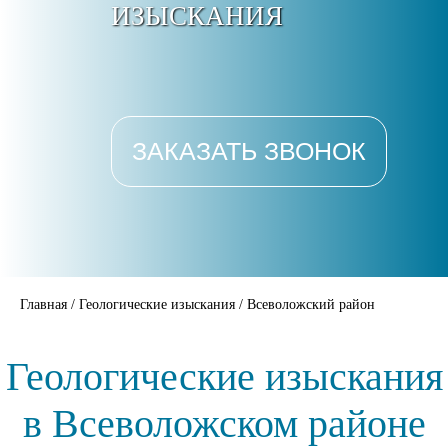
ИЗЫСКАНИЯ
ЗАКАЗАТЬ ЗВОНОК
Главная
/
Геологические изыскания
/
Всеволожский район
Геологические изыскания
в Всеволожском районе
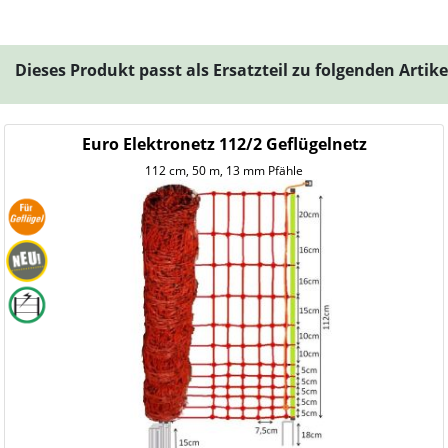
Dieses Produkt passt als Ersatzteil zu folgenden Artik
Euro Elektronetz 112/2 Geflügelnetz
112 cm, 50 m, 13 mm Pfähle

####

## ASSIGNMENT:
The expected output is every line from the line where "в Всеволожском районе" appears to the final line of the material, unchanged and with no pictures.

## ANSWER TO THIS EXERCISE:
в Всеволожском районе
Dieses Produkt passt als Ersatzteil zu folgenden Artik
Euro Elektronetz 112/2 Geflügelnetz
112 cm, 50 m, 13 mm Pfähle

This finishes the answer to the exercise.